Non avendoli a disposizione, si possono schiacciare le estremità di quelli normali mediante una pinza piatta o altro strumento acconcio. Quindi si depone una certa quantità di bicarbonato su quella che è divenuta una specie di piccola paletta e con essa si strofina, piedino per piedino, prima all’esterno, poi all’interno e infine negli spazi tra l’uno e l’altro.

In breve si vedrà il cotton fioc scurirsi, appunto per i residui di ossido portati via con l’azione del bicarbonato, mentre i piedini acquiscono una maggiore brillantezza. Ovviamente occorre tenere saldamente la valvola con l’altra mano. Per evitare di rovinare le scritte si può avvolgere preventivamente la valvola con un pezzetto di carta usa e getta, tipo scottex o similari.

Dato che usandoli in questo modo i cotton fioc tendono in breve a disfarsi, conviene cambiarli di tanto in tanto. Tutta l’operazione porta via qualche minuto per ogni valvola, ma quando le si va a rimontare la sorpresa è notevole, dato che si può riscontrare senza difficoltà il miglioramento delle loro doti sonore. In particolare le valvole così trattate tendono a perdere quei tratti di sonorità dura e puntuta riscontrabile in alcuni esemplari, oltre a evidenziare in molti casi un miglioramento del dettaglio e della capacità di differenziare dei piani sonori.

L’aspetto più strano a questo riguardo è che col metodo appena descritto si hanno risultati che in apparenza tendono a diifferire da quelli ottenibili mediante il leggero decappaggio dei piedini, come nell’uso di una carta smeriglio finissima, tipo 1000 o 2000. Operazione a seguito della quale la valvola tende in genere ad acquisire una sonorità più aperta e brillante, a volte fin troppo, ponendo in evidenza maggiore certi difetti all’origine di sonorità alquanto esasperate. Non chiedetemi i motivi di questa differenza perché non li so spiegare. La sola cosa che mi riesce di pensare è che l’azione del bicarbonato potrebbe non avere soltanto effetti per così dire meccanici, ma anche su piani diversi.
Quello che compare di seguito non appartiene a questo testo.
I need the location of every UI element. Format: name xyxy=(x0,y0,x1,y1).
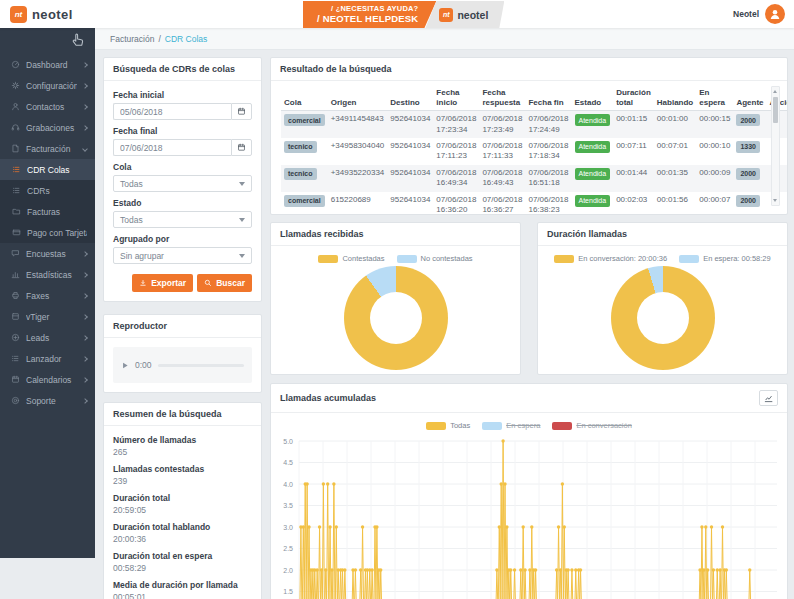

Comunque sia, la pulizia con bicarbonato ha avuto risultati migliorativi su qualunque valvola l’abbia provata. Anche su quelle coi piedini nichelati, in apparenza i più refrattari all’azione ossidante. Infatti in questo caso il cotton fioc tende ad annerirsi in misura minore o nulla, ma i piedini diventano comunque più brillanti. Soprattutto, una volta compiuta l’operazione, la valvola mette in evidenza un miglioramento della sonorità tale da rendere più aleatorie le differenze tra valvole russe e occidentali, che oltretutto tendono a cambiare di segno, a volte conferendo alle prime la piacevolezza d’ascolto maggiore.

Questa operazione può essere compiuta anche nei confronti delle valvole di produzione attuale, dato che seppur nuove hanno comunque accumulato almeno qualche mese di giacenza nei magazzini, durante i quali l’azione ossidante ha avuto il tempo necessario a produrre i suoi effetti, sia pure in misura minore rispetto a valvole vecchie di decenni.

In ogni caso, dato il loro influsso sulla sonorità delle apparecchiature che le utilizzano, assicurarsi di utilizzare valvole dai piedini ben puliti e privi di residui di ossido è uno dei tanti modi per mettere le apparecchiature dell’impianto nelle condizioni di esprimere il meglio delle loro possibilità.